Les affirmations d'ignorance de Mitsotakis sont très crédibles, notamment parce que le fait d'avoir mis le service de renseignement sous sa coupe l'obligeait à répondre de ses actions. Si, en effet, il n'était pas à l'origine du réseau, il était tout de même politiquement responsable du fait qu'un service de renseignement qui lui était redevable avait renoncé à ses activités dans son dos. L'alternative était qu'il avait mis en place un système de surveillance illégal contrôlant tous ses rivaux et alliés politiques, signé par le procureur du service de renseignement interne (dont le nom figurait également sur la liste des personnes surveillées).

Au fur et à mesure que les fuites se répandent, le premier ministre, habituellement imperturbable, se terre encore plus, ne s'adressant publiquement qu'à des publics fidèles. Le gouvernement a évité de nier la véracité des révélations quasi quotidiennes, passant par une série de stratégies défensives, allant du rejet des journalistes impliqués à l'affirmation que Predator était utilisé par des particuliers. Un certain nombre de scandales sexuels impliquant des enfants ont soudainement dominé l'intérêt du public pendant cette période. Les bureaux d'Intellexa n'ont pas été fouillés par la police, et Dillian et ses deux partenaires commerciaux grecs ont quitté le pays.

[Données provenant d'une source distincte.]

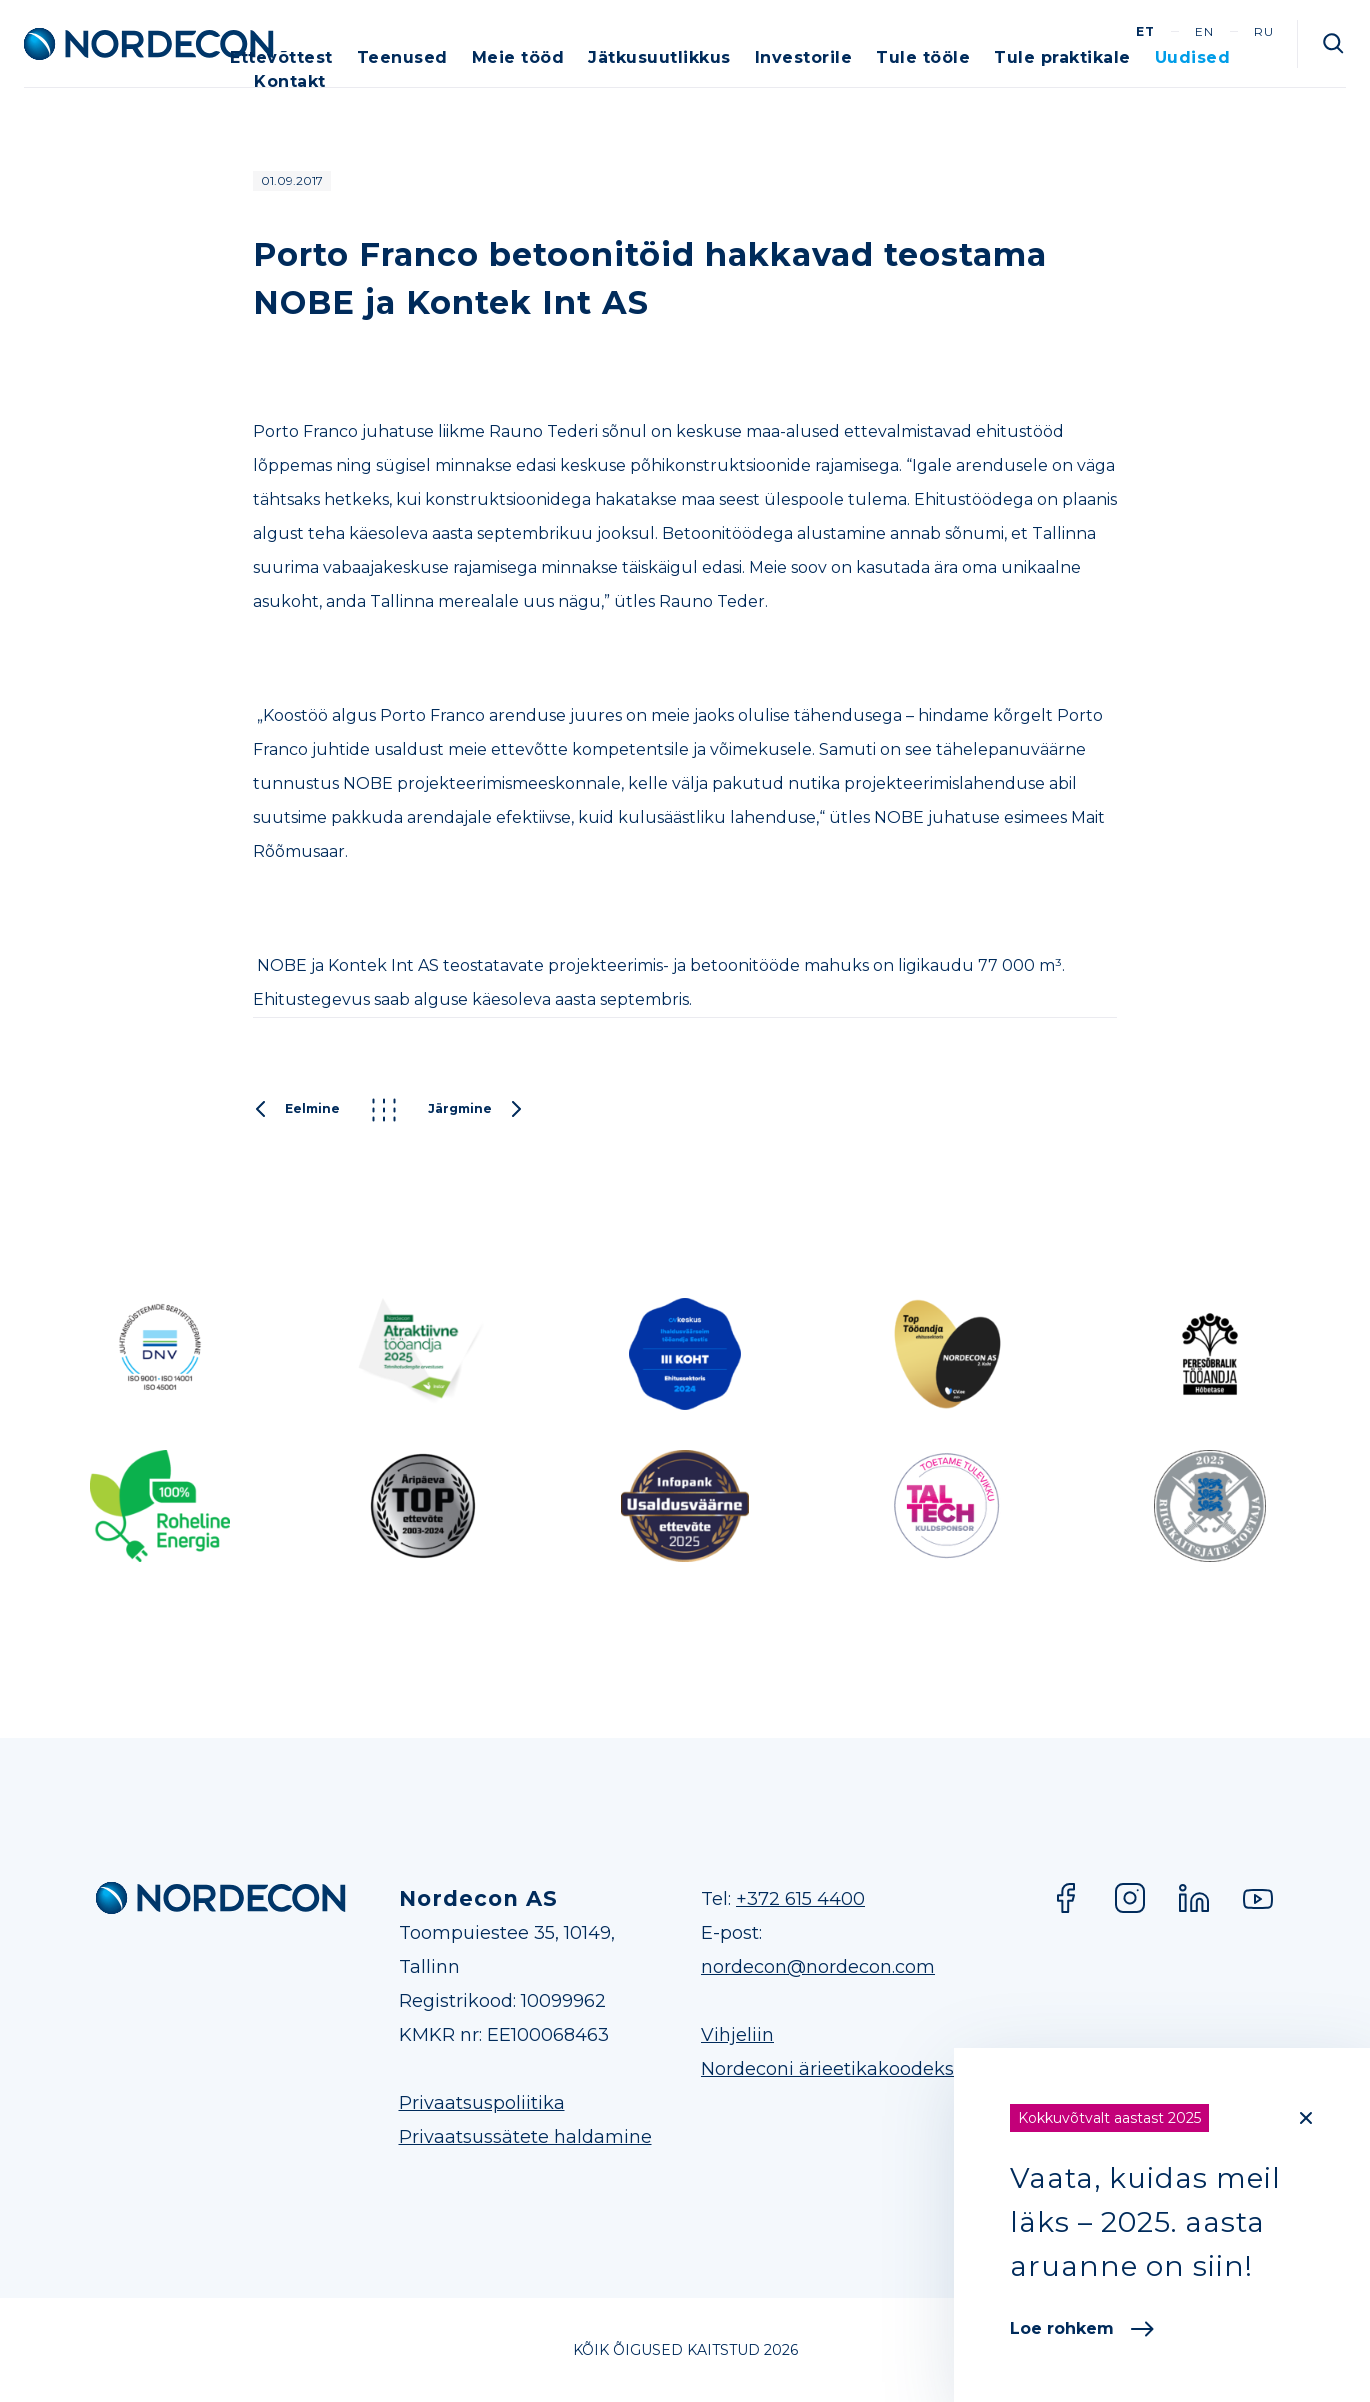  Describe the element at coordinates (827, 2069) in the screenshot. I see `Nordeconi ärieetikakoodeks` at that location.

La politique de Mitsotakis consistant à faire profil bas et à espérer que les choses se calment peut encore fonctionner (bien qu'il ait fini par quitter précipitamment le parlement lorsqu'il a finalement participé à une session pour discuter de sa nouvelle législation sur la réforme du renseignement le 8 décembre). Les Grecs ordinaires se débattent avec l'inflation, le chômage et un hiver froid. Battre la constitution est un sport récurrent dans un pays où les violations de l'état de droit sont souvent accueillies par un haussement d'épaules. Les partisans du gouvernement affirment que l'affaire est trop compliquée et que le dossier d'accusation est trop faible pour justifier que l'on s'attarde sur le crime.

Sophie in 't Veld, responsable de l'enquête parlementaire européenne, a exprimé son inquiétude face au manque de motivation du gouvernement pour enquêter sur cette affaire. Les chaînes de télévision grecques, qui détiennent le quasi-monopole de l'information grand public, n'ont pas invité les journalistes visés à l'antenne, ni approfondi le sujet. Mais à une époque où les technologies sont plus invasives que jamais, laisser ce scandale impuni porterait un coup fatal aux prétentions de la Grèce et de l'Union européenne à être des démocraties fonctionnelles soucieuses de protéger les libertés des citoyens.

 

Iason Athanasiadis est un journaliste multimédia spécialiste de la Méditerranée, basé entre Athènes, Istanbul et Tunis. Il utilise tous les médias pour raconter comment nous pouvons nous adapter à l'ère du changement climatique, de la migration de masse et de la mauvaise application de modernités déformées. Il a étudié l'arabe et les études modernes du Moyen-Orient à Oxford, les études persanes et iraniennes contemporaines à Téhéran, et a été Nieman fellow à Harvard, avant de travailler pour les Nations unies entre 2011 et 2018. Il a reçu le prix du journalisme méditerranéen de la Fondation Anna Lindh pour sa couverture du printemps arabe en 2011, et le prix des anciens élèves du 10e anniversaire de la Fondation pour son engagement à utiliser tous les médias pour raconter des histoires de dialogue interculturel en 2017. Il contribue à la rédaction de The Markaz Review.